## What you need to do
Every line that contains the word "White" should be copied from the records below.

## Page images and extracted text
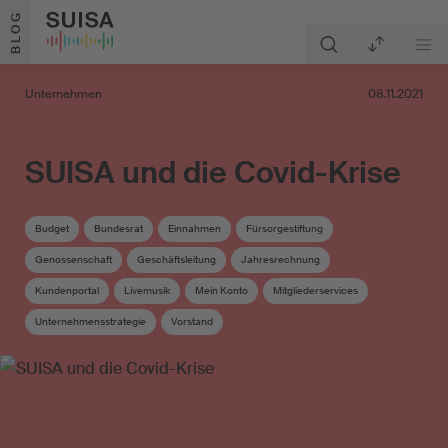
Zum Inhalt springen
BLOG
Unternehmen
08.11.2021
SUISA und die Covid-Krise
Budget
Bundesrat
Einnahmen
Fürsorgestiftung
Genossenschaft
Geschäftsleitung
Jahresrechnung
Kundenportal
Livemusik
Mein Konto
Mitgliederservices
Unternehmensstrategie
Vorstand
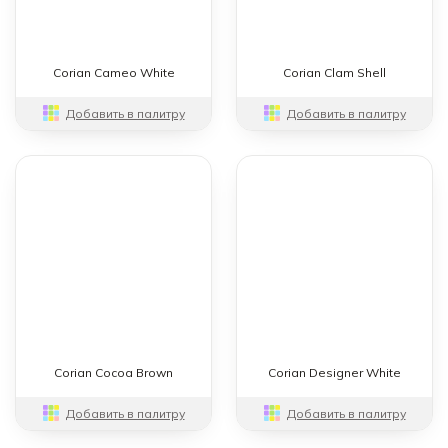
Corian Cameo White
Corian Clam Shell
Добавить в палитру
Добавить в палитру
Corian Cocoa Brown
Corian Designer White
Добавить в палитру
Добавить в палитру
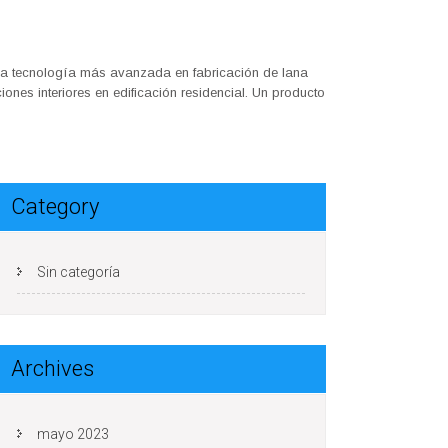
a la tecnología más avanzada en fabricación de lana
iones interiores en edificación residencial. Un producto
Category
Sin categoría
Archives
mayo 2023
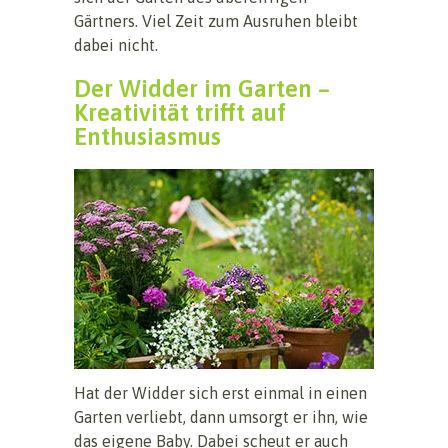
Gärtners. Viel Zeit zum Ausruhen bleibt
dabei nicht.
Der Widder im Garten –
Kreativität trifft auf
Enthusiasmus
Hat der Widder sich erst einmal in einen
Garten verliebt, dann umsorgt er ihn, wie
das eigene Baby. Dabei scheut er auch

## Written answer
Corian Cameo White
Corian Designer White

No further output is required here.